There's a lot of passive aggression on stage, exquisitely performed by this fine cast, right down to the accents (Hazel's Yorkshire vs. Rose's having lived for years in America). Plum is spot on as the rigid type A who no doubt crosses her “t's” with a ruler, and MacDonald is a mesmerizing mix of multi-leveled contradictions, while Tyrees effortlessly exudes both his character's complexity and simplicity. In the end, this play, as the playwright has insisted, has nothing to do with nuclear power whatsoever, but is a larger metaphor for human intervention into the environment (inspired by the 2011 Japanese nuclear disaster and tsunami). For her, climate change is a global issue, driven here by emotion rather than intellect, heading toward resistance that is built on consensus and sharing power; in short, don't despair; protest. Kirkwood sees a piece of theater as a political act in itself, running on the promotion of energy in which one tells an audience a story that nourishes them in some way. As she simply puts it, it's communion.

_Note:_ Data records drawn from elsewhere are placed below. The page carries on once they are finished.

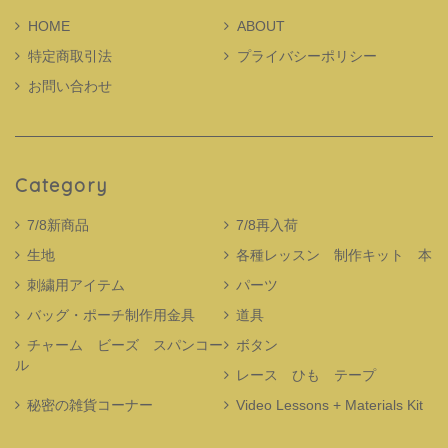
HOME
ABOUT
特定商取引法
プライバシーポリシー
お問い合わせ
Category
7/8新商品
7/8再入荷
生地
各種レッスン 制作キット 本
刺繍用アイテム
パーツ
バッグ・ポーチ制作用金具
道具
チャーム ビーズ スパンコー
ボタン
ル
レース ひも テープ
秘密の雑貨コーナー
Video Lessons + Materials Kit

It falls to this wondrous cast, with expert timing and toxic delivery, under Boice's intricate direction, to fulfill the author's ends. Kirkwood's writing has been described as Caryl Churchillian or Harold Pinteresque but is more in keeping with the work of Edward Albee, as in his A Delicate Balance with its own atmosphere of existential dread. That ingenious Scenic Design is by Cristina Todesco, with apt Costume Design by Rachel Padula-Shufelt, effective Lighting Design by Jeff Adelberg and creepy Sound Design by David Remedios.

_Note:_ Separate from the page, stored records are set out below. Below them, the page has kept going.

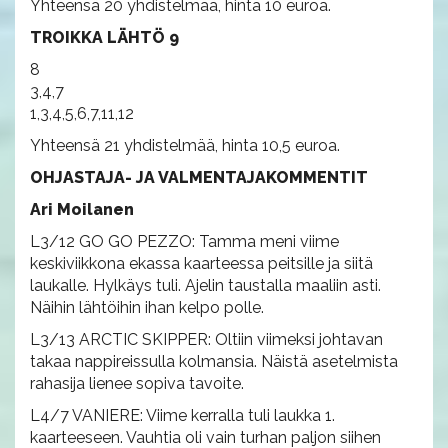
Yhteensä 20 yhdistelmää, hinta 10 euroa.
TROIKKA LÄHTÖ 9
8
3,4,7
1,3,4,5,6,7,11,12
Yhteensä 21 yhdistelmää, hinta 10,5 euroa.
OHJASTAJA- JA VALMENTAJAKOMMENTIT
Ari Moilanen
L3/12 GO GO PEZZO: Tamma meni viime
keskiviikkona ekassa kaarteessa peitsille ja siitä
laukalle. Hylkäys tuli. Ajelin taustalla maaliin asti.
Näihin lähtöihin ihan kelpo polle.
L3/13 ARCTIC SKIPPER: Oltiin viimeksi johtavan
takaa nappireissulla kolmansia. Näistä asetelmista
rahasija lienee sopiva tavoite.
L4/7 VANIERE: Viime kerralla tuli laukka 1.
kaarteeseen. Vauhtia oli vain turhan paljon siihen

Paula Plum, Karen Mac Donald & Tyrees Allen in "The Children"
(photo: Maggie Hall Photography)
As Hazel puts it more than once, “we've got to grow to live”; the playwright says: “we have a finite planet...so the play was always about the battle between wanting more and looking at what you can actually have”. Even in the midst of some of Rose's wry lines (some of which you may find will threaten to split your atoms), this play is a stunner. Described by some, somewhat inaccurately, as a mystery or an eco-thriller, it's perhaps better seen as a puzzle surrounding a riddle and daring you to solve it.

What thinkest thou of the apocalypse now?

 Note: remaining performances have been cancelled due to the virus pandemic.